Clearly, that didn’t do anything to revive Obama’s chances on the campaign trail, especially not with Mitt Romney hammering home his closing argument on jobs and the economy. Therefore, on Day 574 — and late in the evening on a Friday — Obama finally got around to floating a tax-cut trial balloon:
The White House is weighing the idea of a tax cut that it believes would lift Americans’ take-home pay and boost a still-struggling economy, according to people familiar with the administration’s thinking, as the presidential candidates continue battling over whose tax policies would do more for the country.
Obama administration officials have concluded that the economy, while improved, is still fragile enough that it may need another bout of stimulus. The tax cut would replace the payroll tax cut championed by President Obama in 2011 and 2012, which was designed as a buffer against economic shocks such as the financial crisis in Europe and high oil prices. It expires at year’s end.
The new tax cut could provide hundreds of dollars or more a year to workers and show up in every paycheck. It may be similar to a tax cut Americans received in 2009 and 2010, which provided up to $400 for individuals and $800 for married couples, sources close to the administration said.
When I wrote on Thursday that Obama was out of gas intellectually and politically, I had no idea that he would prove me right again so soon. This is nothing more than the gimmicky approach that has utterly failed already under Obama — twice. This is a regurgitation of the Making Work Pay tax cut, passed in 2009, which was supposed to touch off a boom in consumer spending by allowing people to keep roughly $20 a week more from their paychecks. It’s also the same kind of approach as the payroll-tax holiday passed at the beginning of 2011, which was also supposed to boost consumer spending and kick-start the economy into high gear, and which has failed equally. (And let’s not forget that George Bush tried the same kind of “tax cut” stimulus in early 2008, with exactly the same amount of success.)

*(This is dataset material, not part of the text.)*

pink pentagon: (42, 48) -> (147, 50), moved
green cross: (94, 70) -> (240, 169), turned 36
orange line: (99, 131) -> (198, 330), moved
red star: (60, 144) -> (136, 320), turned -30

Clearly, giving consumers an extra $20 a week isn’t going to restart the engine of job creation in this economy — something that should be obvious by now. The problem in this economy isn’t that consumers aren’t spending, it’s that investors aren’t investing. One of the key reasons investors won’t put capital at risk is because of their inability to price that risk with any certainty, thanks to the short-term, gimmicky approach to taxes combined with the long-term and still ambiguous costs of Obama’s regulatory expansion. Instead of offering a third round of Cash For Consumers (fourth if you count Bush), the US needs long-term tax and regulatory reform so investors can once again rationally price risk for a 2-3 year period.
This is nothing more than an act of desperation, a trial balloon that attempts to sponge off of Romney’s media attention to the economy and jobs. And as Morrissey’s Axiom of Politics and Dating states, desperation is not an aphrodisiac.